Billboard barred the song from its rankings of country music songs, arguing that it did not have enough elements of that genre to merit inclusion.
A few days later, Lil Nas X released a remix of what was already a hit, starring country star Billy Ray Cyrus, father of pop star Miley Cyrus.
Even with the added legitimacy of Billy Cyrus, a two-time Grammy nominee in country categories, the remix was also left out of the country rankings.
Both versions went on to become number one in the main Billboard charts, catapulting the previously unknown artist into the celebrity stratosphere.
Lil Nas X has also seduced fans with his down-to-earth personality and humour. He has never hesitated to don traditional country clothing, including a cowboy hat, jacket, and boots.
After successfully achieving a rare marriage of rap and country tunes, the young artist shook the hip-hop world in early July by announcing that he is gay.
Although some female rappers had already come out, such as Young M.A, Lil Nas X became the first prominent male rapper to do so.
It was a significant development for an industry that, while less macho than in the past, tends to present a more traditional side of masculinity.
The woman who photographed a black hole
US computer scientist Katie Bouman became an overnight sensation in April for her role in developing a computer algorithm that allowed researchers to take the world's first image of a black hole.
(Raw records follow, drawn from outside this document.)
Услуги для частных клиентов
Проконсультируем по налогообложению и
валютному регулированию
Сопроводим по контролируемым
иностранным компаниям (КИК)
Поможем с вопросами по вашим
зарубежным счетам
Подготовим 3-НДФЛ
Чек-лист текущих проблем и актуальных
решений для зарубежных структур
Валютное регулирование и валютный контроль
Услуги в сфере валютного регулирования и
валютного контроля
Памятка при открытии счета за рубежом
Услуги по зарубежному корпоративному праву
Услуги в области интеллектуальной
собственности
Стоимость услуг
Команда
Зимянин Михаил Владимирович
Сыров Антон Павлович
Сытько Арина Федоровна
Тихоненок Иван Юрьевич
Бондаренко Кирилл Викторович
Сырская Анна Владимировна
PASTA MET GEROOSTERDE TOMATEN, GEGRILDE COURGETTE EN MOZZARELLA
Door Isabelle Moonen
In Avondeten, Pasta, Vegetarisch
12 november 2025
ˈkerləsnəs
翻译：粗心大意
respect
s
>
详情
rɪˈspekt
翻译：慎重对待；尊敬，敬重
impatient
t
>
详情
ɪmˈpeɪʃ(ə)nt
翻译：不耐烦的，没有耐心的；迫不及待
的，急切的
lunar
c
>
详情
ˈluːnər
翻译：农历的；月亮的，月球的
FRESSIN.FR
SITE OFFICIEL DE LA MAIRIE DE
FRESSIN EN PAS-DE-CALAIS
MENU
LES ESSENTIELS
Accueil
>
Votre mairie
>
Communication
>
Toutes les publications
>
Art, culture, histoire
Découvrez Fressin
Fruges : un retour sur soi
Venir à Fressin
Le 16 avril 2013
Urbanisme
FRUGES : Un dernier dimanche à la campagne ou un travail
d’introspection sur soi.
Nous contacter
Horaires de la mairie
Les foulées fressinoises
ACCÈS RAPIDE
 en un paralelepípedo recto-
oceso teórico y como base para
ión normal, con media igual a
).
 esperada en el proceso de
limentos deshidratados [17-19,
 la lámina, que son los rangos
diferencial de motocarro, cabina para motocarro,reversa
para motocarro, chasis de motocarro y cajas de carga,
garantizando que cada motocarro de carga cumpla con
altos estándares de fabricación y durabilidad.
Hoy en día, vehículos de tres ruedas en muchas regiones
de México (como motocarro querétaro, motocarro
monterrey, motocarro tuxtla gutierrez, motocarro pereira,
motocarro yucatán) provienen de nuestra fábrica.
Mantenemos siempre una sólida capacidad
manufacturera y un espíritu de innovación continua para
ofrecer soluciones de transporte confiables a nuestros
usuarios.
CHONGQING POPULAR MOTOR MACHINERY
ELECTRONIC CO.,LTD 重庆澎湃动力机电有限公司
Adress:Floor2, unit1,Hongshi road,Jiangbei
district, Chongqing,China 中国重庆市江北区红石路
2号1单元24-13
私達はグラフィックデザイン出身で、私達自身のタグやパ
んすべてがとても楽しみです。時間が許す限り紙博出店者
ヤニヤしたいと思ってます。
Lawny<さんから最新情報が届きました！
The 30-year-old, currently an assistant professor at the California Institute of Technology, was a member of the Event Horizon Telescope Collaboration when the team captured the image.
Bouman said she first began working on the EHT as a graduate student studying computer vision at MIT and found that black hole imaging shared striking similarities with work she had done on brain imaging based on limited data from an MRI scanner.
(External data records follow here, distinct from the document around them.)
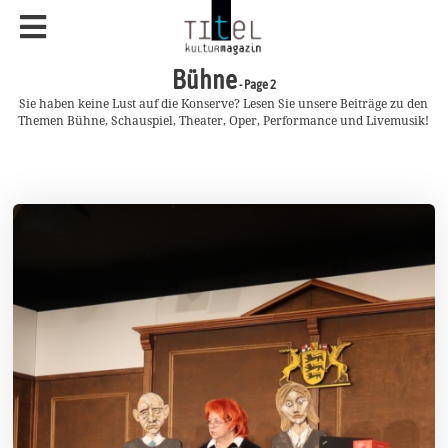
Bühne
- Page 2
Sie haben keine Lust auf die Konserve? Lesen Sie unsere Beiträge zu den
Themen Bühne, Schauspiel, Theater, Oper, Performance und Livemusik!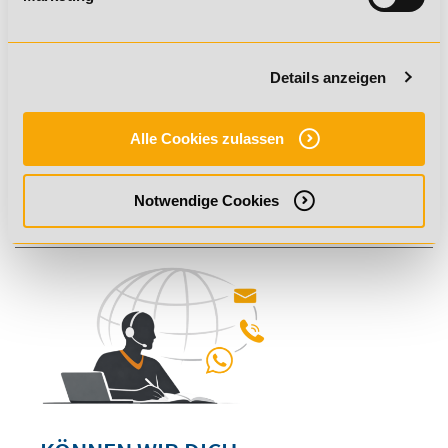
✔ Moderne Lehrmaterialien
Unsere professionell gestalteten Lehrmaterialien stehen
dir auch digital zur Verfügung
Details anzeigen
✔ Individuelle Betreuung
Alle Cookies zulassen
Menschlich, fachlich, technisch – selbstverständlich stehen
wir dir mit Rat und Tat zur Seite
Notwendige Cookies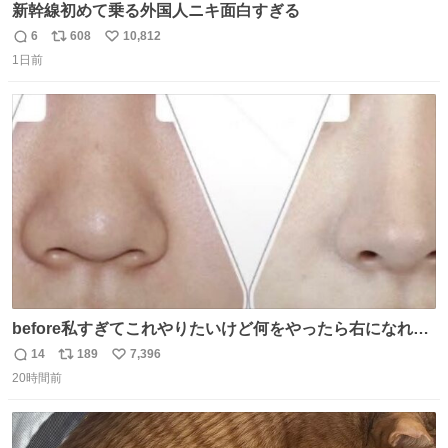
新幹線初めて乗る外国人ニキ面白すぎる
6
608
10,812
返
リ
い
1日前
信
ポ
い
数
ス
ね
ト
数
数
before私すぎてこれやりたいけど何をやったら右になれる
の
14
189
7,396
返
リ
い
20時間前
信
ポ
い
数
ス
ね
ト
数
数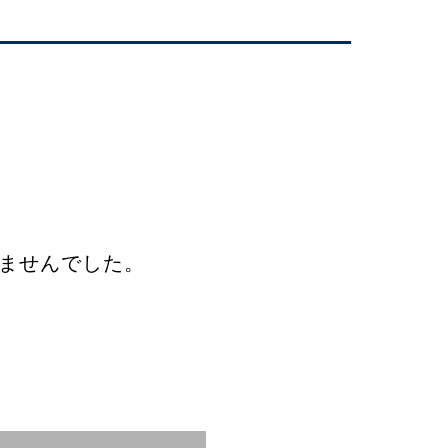
ませんでした。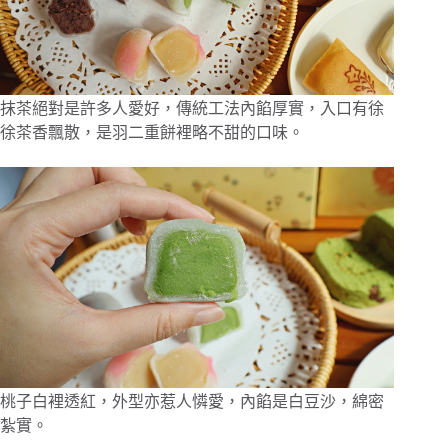
抹茶絕對是許多人愛好，傳統工法內餡厚實，入口有徐
徐茶香飄散，是羽二重餅裡略不甜的口味。
桃子白裡透紅，外型亦惹人憐愛，內餡是白豆沙，綿密
紮實。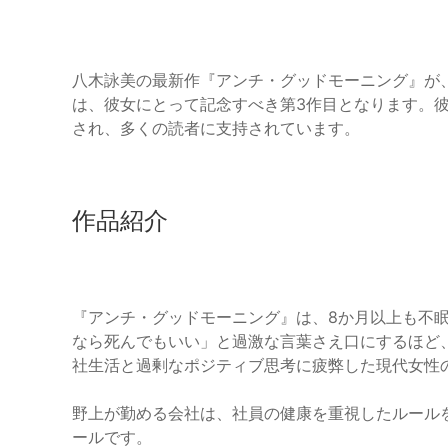
八木詠美の最新作『アンチ・グッドモーニング』が、
は、彼女にとって記念すべき第3作目となります。彼
され、多くの読者に支持されています。
作品紹介
『アンチ・グッドモーニング』は、8か月以上も不
なら死んでもいい」と過激な言葉さえ口にするほど
社生活と過剰なポジティブ思考に疲弊した現代女性
野上が勤める会社は、社員の健康を重視したルール
ールです。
The EHT Collaboration had spent more than a decade building an Earth-sized computational telescope that combined signals received by various telescopes working in pairs around the world.
However, since there were a limited number of locations, the telescopes were able to capture only some light frequencies, leaving large gaps in information.
In 2016, Bouman developed an algorithm named CHIRP to sift through the true mountain of data and fill in the gaps, producing an image.
While the images were captured in 2017, the final result had to be independently validated by four EHT teams working around the world to avoid shared human bias.
On April 10, a final image was released—a moment that Bouman, then a postdoctoral fellow at the Harvard Smithsonian Center for Astrophysics, described as "truly amazing and one of my life's happiest memories."
Testifying before Congress in May about her research, Bouman praised her team that included several early-career scientists—like herself—whose work had been vital to the project.
"Like black holes, many early-career scientists with significant contributions often go unseen," she said.
But that's not the case with her anymore.